Runtime Data Sources #10289

ramananayak · 2024-04-02T15:33:20Z

ramananayak
Apr 2, 2024

Describe the bug
I want to add fluent_datasource at runtime after a FileDataContext is already defined.
context.fluent_datasources is of type dictionary. When I add a new fluent_datasource, it does not add to the existing dictionary.
Where as it works on datasource.

To Reproduce

import great_expectations as gx
context = gx.data_context.FileDataContext(context_root_dir="my_context_dir")
connection_string = "postgresql+psycopg2://<user_name>:<password>@<host>:<port>/<database>"
runtime_datasource = gx.datasource.fluent.PostgresDatasource(name="ds_runtime", connection_string=connection_string,create_temp_table=True)

# Running below does not update the dictonary
context.fluent_datasources[runtime_datasource.name] = runtime_datasource

# where as, if I run below command then it will update properly. Also, it will also update fluent_datasources
context.datasources[runtime_datasource.name] = runtime_datasource

Expected behavior
context.fluent_datasources should show added runtime_datasource inside the dictonary

Environment (please complete the following information):

Operating System: MacOS
Great Expectations Version: 0.18.12
Data Source: Redshift
Cloud environment: AWS

Additional context
Add any other context about the problem here.
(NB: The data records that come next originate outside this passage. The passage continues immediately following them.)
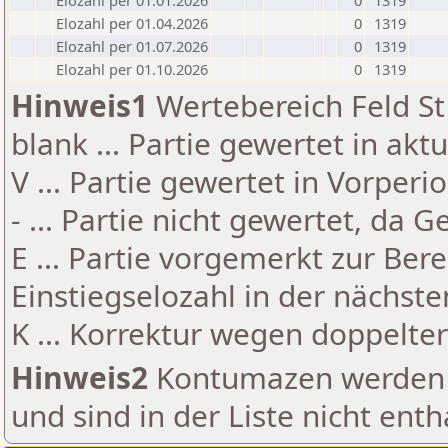
Elozahl per 01.01.2026
0
1319
Elozahl per 01.04.2026
0
1319
Elozahl per 01.07.2026
0
1319
Elozahl per 01.10.2026
0
1319
Hinweis1
Wertebereich Feld St 
blank ... Partie gewertet in akt
V ... Partie gewertet in Vorperi
- ... Partie nicht gewertet, da 
E ... Partie vorgemerkt zur Be
Einstiegselozahl in der nächst
K ... Korrektur wegen doppelt
Hinweis2
Kontumazen werden g
und sind in der Liste nicht enth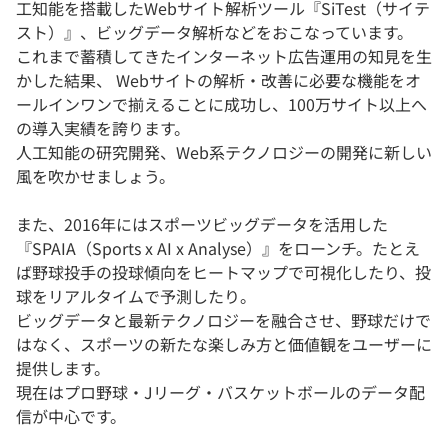
工知能を搭載したWebサイト解析ツール『SiTest（サイテ
スト）』、ビッグデータ解析などをおこなっています。
これまで蓄積してきたインターネット広告運用の知見を生
かした結果、 Webサイトの解析・改善に必要な機能をオ
ールインワンで揃えることに成功し、100万サイト以上へ
の導入実績を誇ります。
人工知能の研究開発、Web系テクノロジーの開発に新しい
風を吹かせましょう。
また、2016年にはスポーツビッグデータを活用した
『SPAIA（Sports x AI x Analyse）』をローンチ。たとえ
ば野球投手の投球傾向をヒートマップで可視化したり、投
球をリアルタイムで予測したり。
ビッグデータと最新テクノロジーを融合させ、野球だけで
はなく、スポーツの新たな楽しみ方と価値観をユーザーに
提供します。
現在はプロ野球・Jリーグ・バスケットボールのデータ配
信が中心です。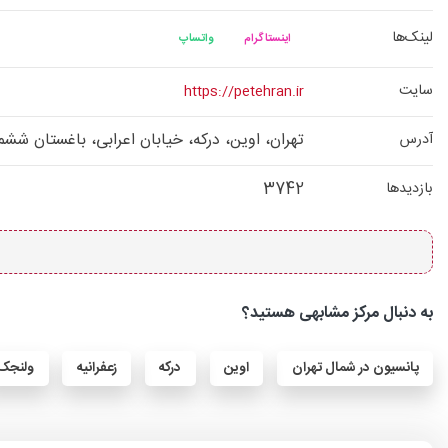
لینک‌ها
اینستاگرام
واتساپ
سایت
https://petehran.ir
تهران، اوین، درکه، خیابان اعرابی، باغستان ششم،
آدرس
3742
بازدیدها
به دنبال مرکز مشابهی هستید؟
پانسیون در شمال تهران
اوین
درکه
زعفرانیه
ولنجک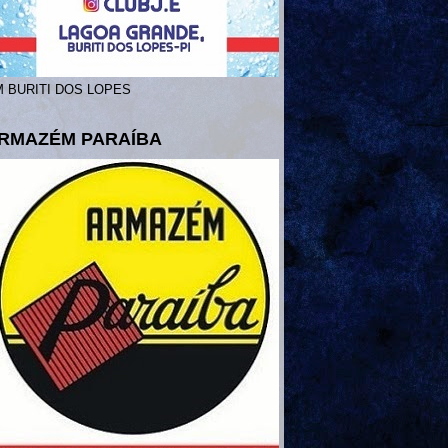
 BURITI DOS LOPES
RMAZÉM PARAÍBA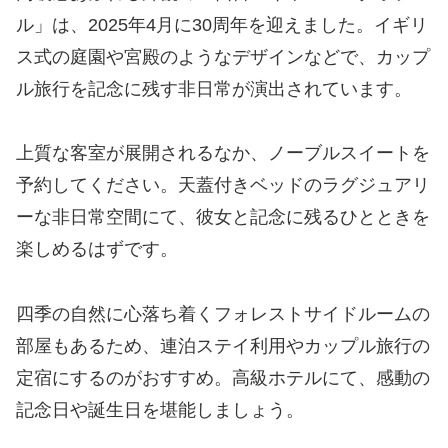
ル」は、2025年4月に30周年を迎えました。イギリ
ス式の庭園や宮殿のようなデザインなどで、カップ
ル旅行を記念に残す非日常が演出されています。
上質な客室が展開されるなか、ノーブルスイートを
予約してください。天蓋付きベッドのラグジュアリ
ーな非日常空間にて、彼女と記念に残るひとときを
楽しめるはずです。
四季の自然に心落ち着くフォレストサイドルームの
部屋もあるため、連泊ステイ利用やカップル旅行の
定宿にするのがおすすめ。高級ホテルにて、感動の
記念日や誕生日を堪能しましょう。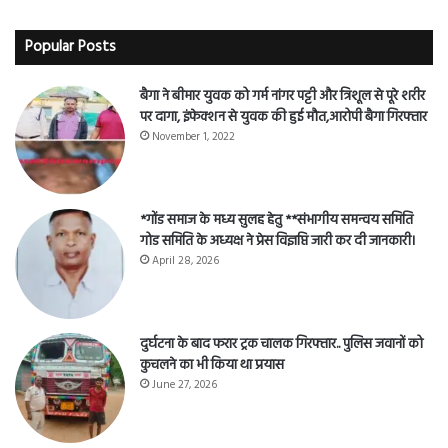
Popular Posts
बैगा ने बीमार युवक को गर्म नांगर पट्टी और त्रिशूल से पूरे शरीर
पर दागा, इंफेक्शन से युवक की हुई मौत,आरोपी बैगा गिरफ्तार
November 1, 2022
*गोंड समाज के मध्य सुलह हेतु **संभागीय समन्वय समिति
गोड समिति के अध्यक्ष ने प्रेस विज्ञप्ति जारी कर दी जानकारी।
April 28, 2026
दुर्घटना के बाद फरार ट्रक चालक गिरफ्तार.. पुलिस जवानों को
कुचलने का भी किया था प्रयास
June 27, 2026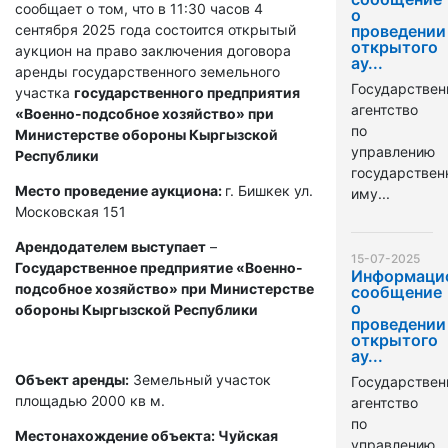
сообщает о том, что в 11:30 часов 4
о
сентября 2025 года состоится открытый
проведении
открытого
аукцион на право заключения договора
ау...
аренды государственного земельного
Государствен
участка
государственного предприятия
агентство
«Военно-подсобное хозяйство» при
по
Министерстве обороны Кыргызской
управлению
Республики
государстве
Место проведение аукциона:
г. Бишкек ул.
иму...
Московская 151
Арендодателем выступает
–
15-07-2025
Государственное предприятие «Военно-
Информаци
подсобное хозяйство» при Министерстве
сообщение
о
обороны Кыргызской Республики
проведении
открытого
ау...
Объект аренды:
Земельный участок
Государствен
площадью 2000 кв м.
агентство
по
Местонахождение объекта: Чуйская
управлению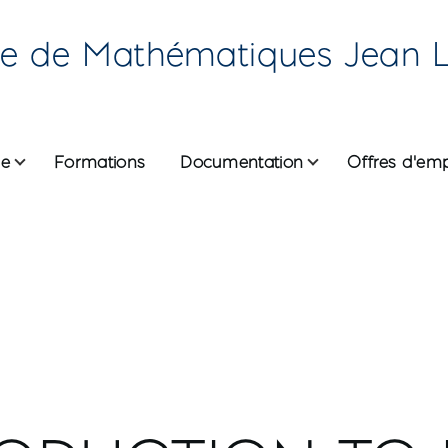
re de Mathématiques Jean 
he
Formations
Documentation
Offres d'emp
ane
ODUCTION TO 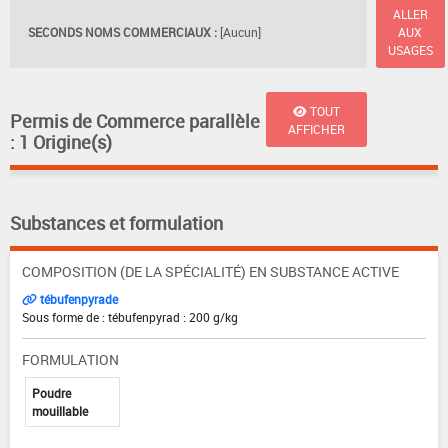
ALLER
SECONDS NOMS COMMERCIAUX :
[Aucun]
AUX
USAGES
TOUT
Permis de Commerce parallèle
AFFICHER
: 1 Origine(s)
Substances et formulation
COMPOSITION (DE LA SPÉCIALITÉ) EN SUBSTANCE ACTIVE
tébufenpyrade
Sous forme de : tébufenpyrad : 200 g/kg
FORMULATION
Poudre
mouillable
Kilo59 · 2024-04-11T12:43:59Z

Kilo59
Apr 11, 2024

@ramananayak
Sorry for the confusion this is because the context.fluent_datasources property is just a dictionary comprehension of context.datasources with all non-fluent datasources filtered out.

Would could alter the return type annotation to be an Immutable Mapping[str, FluentDatasource] to help with this. But it wouldn't alter runtime behavior and you'd have to rely on a type-checker or IDE to warn about it being immutable.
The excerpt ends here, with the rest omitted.